*** Opening RECORDS PROVIDED ***

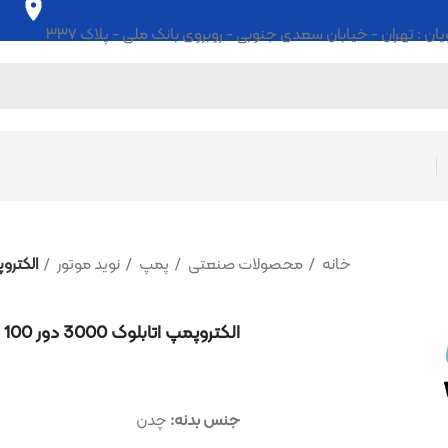
ابان سعدی جنوبی - روبروی بانک ملی - پلاک ۳۳۷
خانه
محصولات صنعتی
پمپ
نوید موتور
الکتروپمپ اتابلوک 3000 دور Etabloc G 100 نوید موتور
الکتروپمپ اتابلوک 3000 دور Etabloc G 100 نوید موتور
جنس بدنه:
چدن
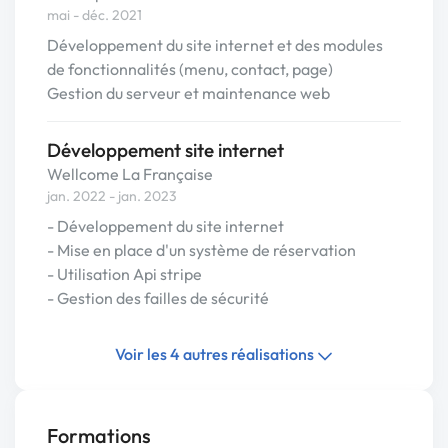
mai - déc. 2021
Développement du site internet et des modules
de fonctionnalités (menu, contact, page)
Gestion du serveur et maintenance web
Développement site internet
Wellcome La Française
jan. 2022 - jan. 2023
- Développement du site internet
- Mise en place d'un système de réservation
- Utilisation Api stripe
- Gestion des failles de sécurité
Voir les 4 autres réalisations
Formations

*** Closing RECORDS PROVIDED ***

◆ YOUR GOAL: If pictures appear in the data, omit them and copy all other parts exactly.

◆ EXPECTED OUTPUT:
ابان سعدی جنوبی - روبروی بانک ملی - پلاک ۳۳۷
خانه
محصولات صنعتی
پمپ
نوید موتور
الکتروپمپ اتابلوک 3000 دور Etabloc G 100 نوید موتور
الکتروپمپ اتابلوک 3000 دور Etabloc G 100 نوید موتور
جنس بدنه:
چدن
mai - déc. 2021
Développement du site internet et des modules
de fonctionnalités (menu, contact, page)
Gestion du serveur et maintenance web
Développement site internet
Wellcome La Française
jan. 2022 - jan. 2023
- Développement du site internet
- Mise en place d'un système de réservation
- Utilisation Api stripe
- Gestion des failles de sécurité
Voir les 4 autres réalisations
Formations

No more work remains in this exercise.